Home ireland What is the Government’s new Land Value Sharing Bill?

What is the Government’s new Land Value Sharing Bill?

What is the Government’s new Land Value Sharing Bill?

The Government recently approved the draft publication of the Land Value Sharing and Urban Development Zones Bill 2022.

The idea behind the bill is to clamp down on land speculation, where developers profit off land that is zoned for housing.

What exactly is the bill though and what impact will it have on new housing developments? Here are the answers to some of the questions you might have around it…

What is the aim of the bill?

The Government said the aim of the scheme is for local authorities to secure a proportion of the increase in land values stemming from decisions to zone land for development including housing, or subject to an Urban Development Zone designation.

The bill also allows for the designation of Urban Development Zones which have potential for significant development for housing and other purposes.

They said the proposed measures are part of their Housing for All plans, which aim to secure a greater share of community gain from the planning and development process.

How will it work?

Under the bill, the Government plans to levy a 30 per cent tax on the value of land that is rezoned for housing.

It would see landowners and developers pay the difference in the value of land before and after residential zoning.

Instead of developers reaping the benefit of an increase in land value it would go back to the State and more specifically local authorities.

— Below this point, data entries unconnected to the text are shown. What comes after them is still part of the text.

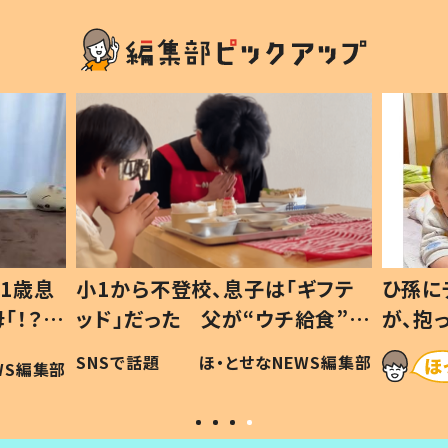
1歳息
小1から不登校、息子は「ギフテ
ひ孫に
「！？」
ッド」だった 父が“ウチ給食”を
が、抱
に「可愛
作り続ける理由とは #令和の親
「涙が
SNSで話題
ほ・とせなNEWS編集部
WS編集部
#令和の子
い」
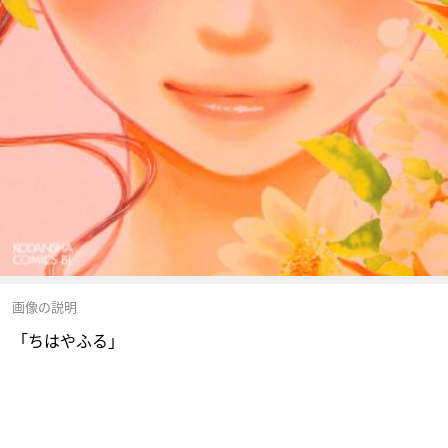
画像の説明
「ちはやふる」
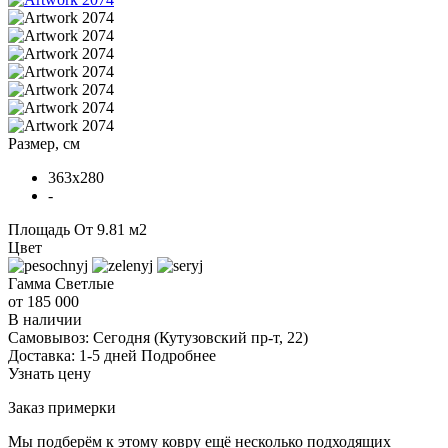
Размер, см
363x280
-
Площадь
От 9.81 м2
Цвет
Гамма
Светлые
от 185 000
В наличии
Самовывоз:
Сегодня
(Кутузовский пр-т, 22)
Доставка:
1-5 дней
Подробнее
Узнать цену
Заказ примерки
Мы подберём к этому ковру ещё несколько подходящих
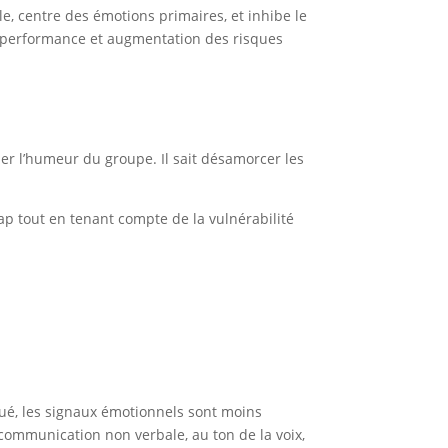
e, centre des émotions primaires, et inhibe le
e la performance et augmentation des risques
er l’humeur du groupe. Il sait désamorcer les
p tout en tenant compte de la vulnérabilité
inué, les signaux émotionnels sont moins
communication non verbale, au ton de la voix,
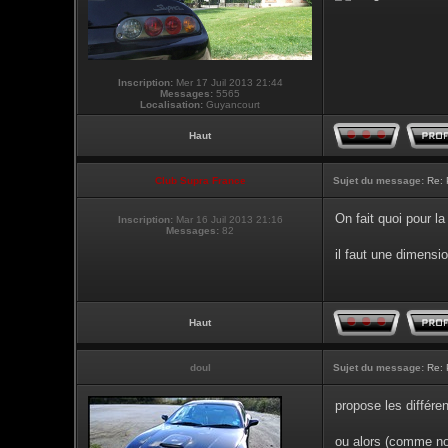
Inscription:
Mer 17 Juil 2013 21:44
Messages:
5565
Localisation:
Guyancourt
Haut
Club Supra France
Sujet du message:
Re: 
On fait quoi pour la
Inscription:
Mar 16 Juil 2013 21:16
Messages:
82
il faut une dimens
Haut
doul
Sujet du message:
Re: 
propose les différe
ou alors (comme not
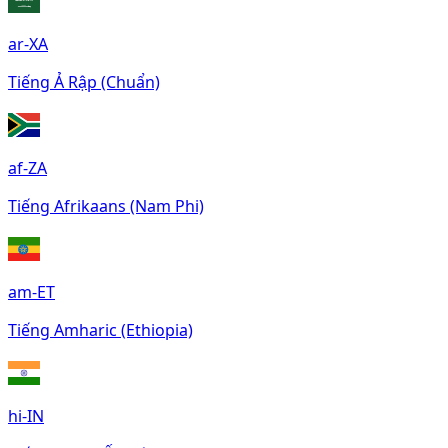
ar-XA
Tiếng Ả Rập (Chuẩn)
af-ZA
Tiếng Afrikaans (Nam Phi)
am-ET
Tiếng Amharic (Ethiopia)
hi-IN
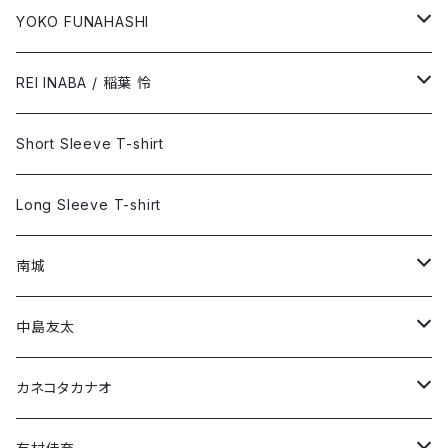
Long Sleeve T-shirt
Short Sleeve T-shirt
YOKO FUNAHASHI
「ブルーサイド」
Long Sleeve T-shirt
Short Sleeve T-shirt
REI INABA / 稲葉 怜
「あなたの癒し」
Long Sleeve T-shirt
Short Sleeve T-shirt
Short Sleeve T-shirt
Long Sleeve T-shirt
Long Sleeve T-shirt
南城
Short Sleeve T-shirt
中島友太
Long Sleeve T-shirt
Short Sleeve T-shirt
カネコタカナオ
Long Sleeve T-shirt
Short Sleeve T-shirt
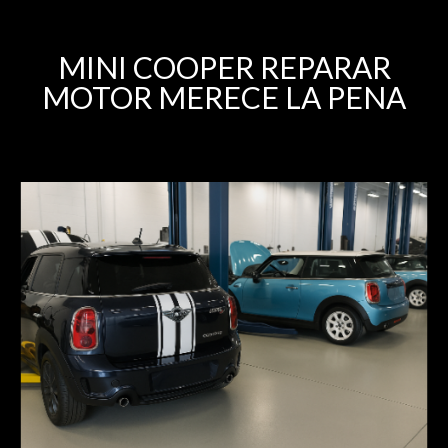
MINI COOPER REPARAR
MOTOR MERECE LA PENA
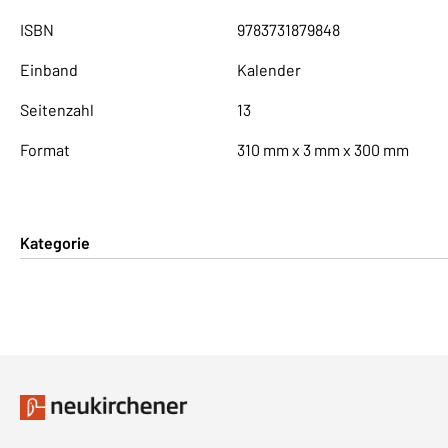
ISBN
9783731879848
Einband
Kalender
Seitenzahl
13
Format
310 mm x 3 mm x 300 mm
Kategorie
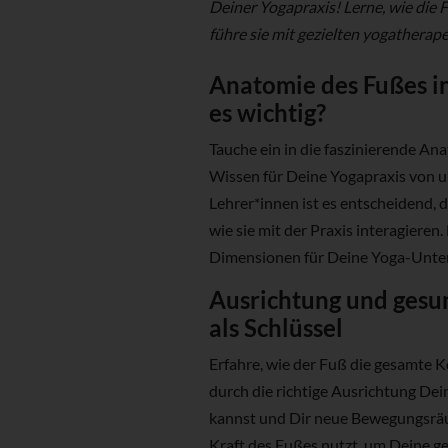
Deiner Yogapraxis! Lerne, wie die
führe sie mit gezielten yogathera
Anatomie des Fußes in
es wichtig?
Tauche ein in die faszinierende An
Wissen für Deine Yogapraxis von u
Lehrer*innen ist es entscheidend, 
wie sie mit der Praxis interagieren
Dimensionen für Deine Yoga-Unterr
Ausrichtung und gesun
als Schlüssel
Erfahre, wie der Fuß die gesamte K
durch die richtige Ausrichtung Dei
kannst und Dir neue Bewegungsräum
Kraft des Fußes nutzt, um Deine g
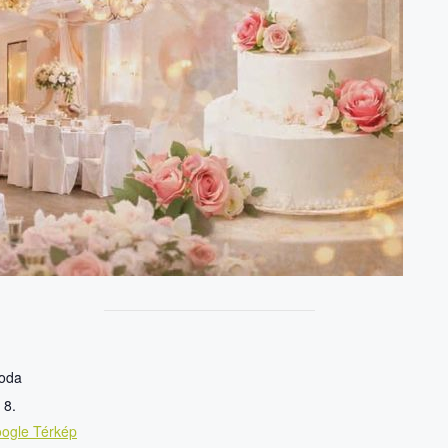
loda
 8.
ogle Térkép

What impact would the bill have?

While the idea of the bill is to recoup the costs of development and give it back to the State, some critics say it will actually increase house prices in the long run.

The Irish Institutional Property says firstly it would be inappropriate for the State to impose this measure without phasing it in over a period of several years.

Pat Farrell, chief executive of the Irish Institutional Property, says the measure would “not reduce housing costs”.

“Only when the land can be developed without a funding gap, should any surplus funds be allocated to a wider county budget. Ultimately it will only increase the ‘tax wedge’ in housing costs,” he said.

TDs and Senators were told that to improve housing delivery, more zoned land, infrastructure and planning permissions are required.

The Government’s new Land Sharing legislation could add up to €35,000 to the price of a home.

The Construction Industry Federation called for the legislation to be paused and reviewed at the Oireachtas Committee on Housing on Thursday morning.

The CIF’s director of housing and planning, Conor O’Connell, says the proposals would only add to the cost of building houses.

“This will require international investment that require stability and certainty of taxation and cost measures of housing delivery.

“An increase in output cost which the LVS would result in would be another tax on housing output.”

“Some of our members estimate the LVS as currently worded could cost between €8,000 and €35,000 per unit,” he said.